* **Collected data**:

= Beginning of Section =

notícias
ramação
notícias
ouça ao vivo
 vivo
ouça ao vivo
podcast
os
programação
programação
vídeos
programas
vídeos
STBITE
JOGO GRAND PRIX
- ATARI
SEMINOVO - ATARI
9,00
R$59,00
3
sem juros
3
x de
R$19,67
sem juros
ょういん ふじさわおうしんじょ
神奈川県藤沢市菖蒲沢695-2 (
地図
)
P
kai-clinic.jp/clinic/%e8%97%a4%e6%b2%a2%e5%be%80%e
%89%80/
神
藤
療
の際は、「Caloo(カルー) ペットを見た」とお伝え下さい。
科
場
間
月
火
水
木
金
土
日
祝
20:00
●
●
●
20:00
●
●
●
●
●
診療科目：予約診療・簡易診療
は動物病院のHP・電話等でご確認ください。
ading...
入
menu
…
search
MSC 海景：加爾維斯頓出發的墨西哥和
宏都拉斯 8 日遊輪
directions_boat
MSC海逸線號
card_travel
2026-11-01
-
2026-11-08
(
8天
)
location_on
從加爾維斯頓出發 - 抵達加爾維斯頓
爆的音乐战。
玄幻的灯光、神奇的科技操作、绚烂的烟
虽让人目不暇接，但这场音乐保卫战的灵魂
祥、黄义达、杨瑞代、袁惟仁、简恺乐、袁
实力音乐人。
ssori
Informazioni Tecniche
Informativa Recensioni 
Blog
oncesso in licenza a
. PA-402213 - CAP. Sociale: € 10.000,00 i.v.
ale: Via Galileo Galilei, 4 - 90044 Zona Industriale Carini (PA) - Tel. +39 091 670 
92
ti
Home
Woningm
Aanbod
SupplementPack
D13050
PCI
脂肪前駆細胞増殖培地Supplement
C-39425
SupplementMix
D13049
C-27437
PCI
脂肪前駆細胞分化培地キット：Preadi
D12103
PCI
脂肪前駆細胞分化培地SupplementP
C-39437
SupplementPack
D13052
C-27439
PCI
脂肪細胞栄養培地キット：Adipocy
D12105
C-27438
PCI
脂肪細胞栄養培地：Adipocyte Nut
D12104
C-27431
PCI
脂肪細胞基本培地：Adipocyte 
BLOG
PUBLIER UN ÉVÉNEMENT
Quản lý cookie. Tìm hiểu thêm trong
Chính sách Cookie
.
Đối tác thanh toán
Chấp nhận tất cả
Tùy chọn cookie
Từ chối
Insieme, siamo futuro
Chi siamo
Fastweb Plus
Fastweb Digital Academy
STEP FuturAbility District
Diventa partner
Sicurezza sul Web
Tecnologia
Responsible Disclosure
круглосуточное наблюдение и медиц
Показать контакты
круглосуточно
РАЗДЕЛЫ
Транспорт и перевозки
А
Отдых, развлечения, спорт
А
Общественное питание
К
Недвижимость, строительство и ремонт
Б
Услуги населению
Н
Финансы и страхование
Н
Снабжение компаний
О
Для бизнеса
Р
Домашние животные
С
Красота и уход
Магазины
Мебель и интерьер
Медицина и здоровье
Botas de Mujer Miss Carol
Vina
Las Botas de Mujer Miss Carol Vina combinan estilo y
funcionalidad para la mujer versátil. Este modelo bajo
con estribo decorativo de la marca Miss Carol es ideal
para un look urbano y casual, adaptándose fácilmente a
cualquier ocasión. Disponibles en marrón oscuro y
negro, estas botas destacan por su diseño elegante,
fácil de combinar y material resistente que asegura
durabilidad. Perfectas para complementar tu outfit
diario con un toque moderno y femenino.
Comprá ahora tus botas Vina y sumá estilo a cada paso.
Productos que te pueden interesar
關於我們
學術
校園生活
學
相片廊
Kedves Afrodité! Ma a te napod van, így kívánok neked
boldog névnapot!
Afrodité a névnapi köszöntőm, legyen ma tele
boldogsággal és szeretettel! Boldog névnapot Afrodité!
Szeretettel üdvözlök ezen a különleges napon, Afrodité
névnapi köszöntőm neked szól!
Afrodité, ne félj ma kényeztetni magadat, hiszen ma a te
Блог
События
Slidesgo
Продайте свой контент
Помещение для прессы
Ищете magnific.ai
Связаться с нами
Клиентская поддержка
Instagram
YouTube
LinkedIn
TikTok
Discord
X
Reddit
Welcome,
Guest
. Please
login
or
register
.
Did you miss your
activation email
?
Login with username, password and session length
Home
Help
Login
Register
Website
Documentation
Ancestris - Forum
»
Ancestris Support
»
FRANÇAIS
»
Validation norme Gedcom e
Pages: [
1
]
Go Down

= End of Section =

* **TRY IT**:
Set down, unchanged, the line that contains "Ancestris Support" together with every later line in the records, through the last one.

* **ANSWER FOR THIS EXERCISE**:
Ancestris Support
»
FRANÇAIS
»
Validation norme Gedcom e
Pages: [
1
]
Go Down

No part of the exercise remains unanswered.